Disappears – Lux

Kranky

Disappears – LuxI have to admit I’d never heard of Disappears before this record landed in my lap, so I looked them up online. (Research, see? Professionalism and that. That’s what seperates us real professional music writer types from the blogroll masses.) A noisy Chicago four-piece, refugees from the sad decline of Touch and Go records, Disappears have found an unlikely home for themselves at glitch-(and drone – Ed.)-merchants Kranky. On their myspace the band list their influences as “Reverb Delay Drums Heavy Tremolo Feedback Guitars Repetition”, and say they sound like “Reverb Delay Drums Heavy Tremolo Feedback Guitars Repetition”. Heh, awesome. They also sell 7″ singles and RANT IN ALL CAPS on their blog.

Lux is the band’s first album, and there’s not an inch of fat on this record. Lux is a taut, urgent love letter, a 29-minute homage to everything that rules about garage rock. Minimal drumbeats and offhand vocals are half-buried in blissed-out vintage guitar fuzz and trembling, soaring reverb. The guitars are nonetheless kept on a very short leash, the three-minute track lengths calling an abrupt halt to what in other hands could have been some wicked heavy psych/surf guitar freakouts. But that’s all part of Disappears’ cool. They craft awesome hook-laden guitar lines, only to discard the whole mess a minute or so later. Cos, y’know, whatever. There’ll be another awesome guitar hook next track, forget about it, man.

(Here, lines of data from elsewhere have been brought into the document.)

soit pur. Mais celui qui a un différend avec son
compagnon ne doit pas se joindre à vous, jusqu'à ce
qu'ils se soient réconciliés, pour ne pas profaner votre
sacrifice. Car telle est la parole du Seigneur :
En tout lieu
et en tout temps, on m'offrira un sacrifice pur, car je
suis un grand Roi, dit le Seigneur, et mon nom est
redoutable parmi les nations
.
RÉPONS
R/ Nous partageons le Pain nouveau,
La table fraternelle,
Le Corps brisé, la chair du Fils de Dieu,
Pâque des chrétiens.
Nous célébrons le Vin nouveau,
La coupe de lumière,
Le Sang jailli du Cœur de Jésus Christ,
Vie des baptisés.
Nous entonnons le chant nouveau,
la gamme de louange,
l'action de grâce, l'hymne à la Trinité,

You could go through this album song-by-song and pick out the band’s influences, obvious as they are – as a record collector’s band, Disappears have got to rank alongside the likes of Yo La Tengo. But unlike Yo La Tengo, Disappears don’t sound like music nerds. (Don’t get me wrong, I love Yo La Tengo –  I’ve seen them play loads of times and they’re always great, but they’re definitely nerds). Disappears are cool. They’ve adopted at least some of the attitude of their musical influences along with their sound. You know that bored, solicitous monotone Iggy Pop does so well? The way he can say “we will have a real cool time, tonight” and something in his deadpan tells you that this man knows exactly what he’s talking about? That’s on this record. There’s also a ton of the Velvet Underground‘s sunglasses-after-dark sangfroid, the intangible menace of Suicide‘s first album… I could go on. I wish I’d heard this album when I was 12 years old, I could have learnt as much about rock’n’roll in 29 minutes as I did in four or five years of hanging out in mediocre record stores.

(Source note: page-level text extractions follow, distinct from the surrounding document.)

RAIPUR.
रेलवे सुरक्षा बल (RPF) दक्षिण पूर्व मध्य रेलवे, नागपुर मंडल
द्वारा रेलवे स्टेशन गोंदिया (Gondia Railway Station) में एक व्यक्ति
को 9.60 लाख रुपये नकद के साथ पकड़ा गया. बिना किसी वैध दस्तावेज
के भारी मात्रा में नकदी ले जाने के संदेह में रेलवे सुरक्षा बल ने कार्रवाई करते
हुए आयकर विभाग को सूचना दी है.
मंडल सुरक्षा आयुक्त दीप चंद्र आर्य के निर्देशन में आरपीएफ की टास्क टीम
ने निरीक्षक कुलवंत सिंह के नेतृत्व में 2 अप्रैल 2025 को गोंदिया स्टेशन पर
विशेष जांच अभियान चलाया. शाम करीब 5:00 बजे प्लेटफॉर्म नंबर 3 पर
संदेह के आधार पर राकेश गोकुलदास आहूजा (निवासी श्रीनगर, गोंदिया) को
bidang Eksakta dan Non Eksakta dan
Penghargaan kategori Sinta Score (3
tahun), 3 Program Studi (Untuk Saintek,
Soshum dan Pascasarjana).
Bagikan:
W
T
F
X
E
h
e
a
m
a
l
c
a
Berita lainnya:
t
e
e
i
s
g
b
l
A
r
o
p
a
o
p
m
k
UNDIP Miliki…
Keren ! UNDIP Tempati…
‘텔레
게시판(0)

It would be a fair criticism to say that there’s nothing new on this record. But then, it would also be a fair criticism to say that new stuff all sucks. Everything on Lux has been done before, but damned if if this familiar old garage rock material doesn’t still sound awesome. Especially presented the way it is here, stripped back, dressed in black, lean and dangerous. Put this album on and crank it loud – take half an hour of your life that you were probably going to waste watching Friends or something, and remind yourself why you love rock’n’roll.